Hedef; 330 ve üstü mü?
330 sınırı mı?
AKP’nin kıl payı da olsa yine tek başına iktidar olması mı?
Bence üçü de..
-
İktidar partisi 330 üstü veya 330 sınırında vekil çıkartırsa, Cumhurbaşkanı başkanlığı zorlar..
İktidar partisi tek başına iktidar olur ama anayasa değişikliğinin çok uzağında kalırsa..
Bu durumda Cumhurbaşkanı ülkeyi bugünkü gibi yönetmeye başlar..
Fiilen başkanlık yapar..
-
Ama Cumhurbaşkanı; ‘Parlamenter sistem askıda’ dedi.. ‘Araba yürümüyor’ dedi, ‘Mevcut cumhurbaşkanlığı çöktü’ dedi..
Kısaca sistemin iflasını ilan etti.. Nasıl yürüyecek?
Tamam işte.. Ben de bugünkü gibi dedim..
Cumhurbaşkanı Anayasa’da yazılan cumhurbaşkanı gibi mi davranıyor?
Hayır..
Bugünkü sistem, parlamenter sistem gibi mi?
Hayır..
Cumhurbaşkanı sekiz ay önce askıya alındığını iddia etti.. Bana göre 2007’de bitti.. Yasama yürütmeye ram oldu..
Bugünkü rejimin literatürde adı var mı?
Yok.. Adı konulmamış rejim devam eder..
Ne kadar devam eder derseniz kimse bilemez!..
-
Peki, iktidar partisi 276’nın altında kalırsa.. O başlı başına yazı konusu..

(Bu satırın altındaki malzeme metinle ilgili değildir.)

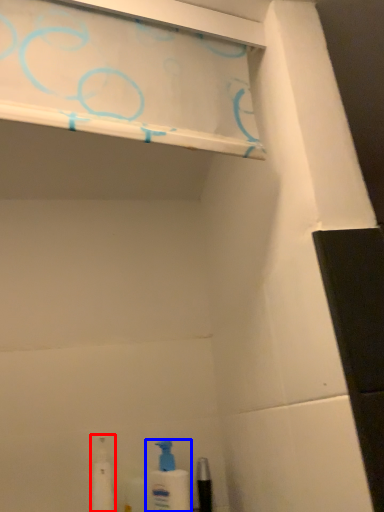 Question: Which object appears closest to the camera in this image, toiletry (highlighted by a red box) or cleaning product (highlighted by a blue box)?

Choices:
 (A) toiletry
 (B) cleaning product

Answer: (A)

Güvenlik Yasası tıkır tıkır
Eskiden göstericilerle polis karşı karşıya gelince.. Göstericiler polisin eline düşünce.. Polis yetki sınırını zorlayınca.. Devreye avukatlar girerdi..
Polisler, avukatlardan çekinirdi..
Polisler, avukatlara saygı gösterirdi..
Dün gördük ki hepsi geride kalmış.. Güvenlik Yasası’ndan sonra işler değişmiş.. Dün gördük ki; polis çekinmeden avukatlara kalkanla girişti..

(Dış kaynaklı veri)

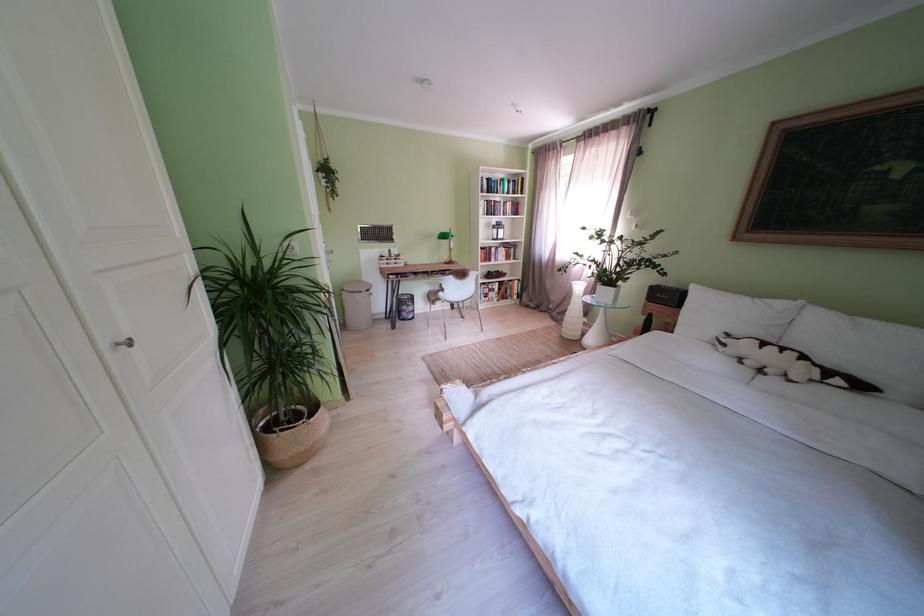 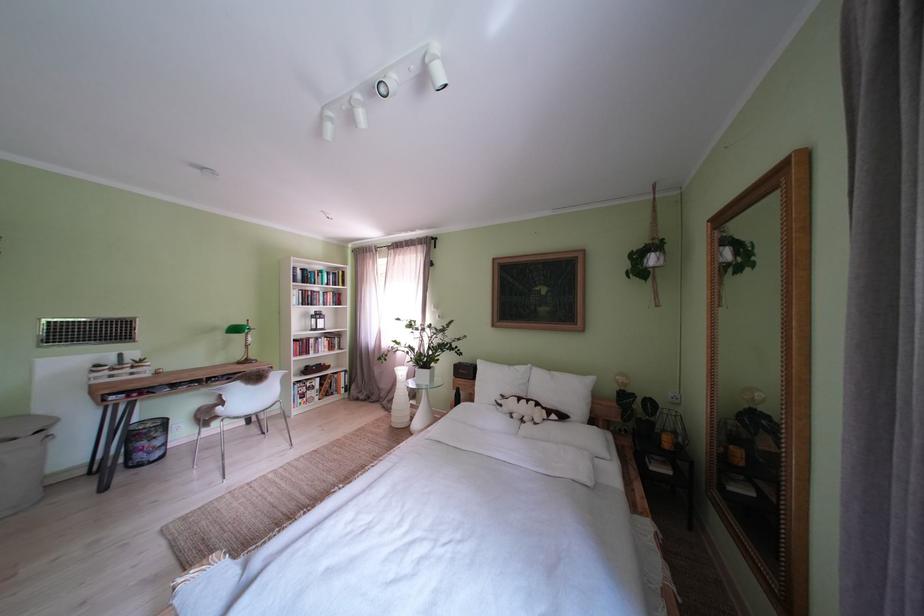 Where in the second image is the point corresponding to the point at 377,285 from the first image?

(52, 416)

Hem de adliye binasının içinde..
Avukatların evinde.. Onların da evi değil mi?
Adalet sistemi hâkim-savcı-avukat üçgeninden oluşmaz mı? Biri olmazsa adil yargılama olmaz.. Adil yargılama olmazsa adalet olmaz..
-
O halde Adalet Sarayı hâkimlerin kadar, savcıların olduğu kadar, avukatlarındır.. Polis kalkan gücüyle hâkimleri, savcıları adliye binasının dışına atamıyorsa ne olursa olsun avukatları da atamaz..
Merakım şu..
Avukatları dışarı atın emrini kim verdi?
Başsavcı mı? Polis müdürü mü?
Hocam, namaz da duadır!
Diyanet İşleri Başkanı kurumu eleştirenleri cahillikle, İslam’ı bilmemekle suçlamış.. Diyanet dedikleri kurum idari organizasyondur..
Kaldırılmasına karşıyım ama eleştirilemez, ellenemez, laf söylenemez kutsal kilise(!) değildir..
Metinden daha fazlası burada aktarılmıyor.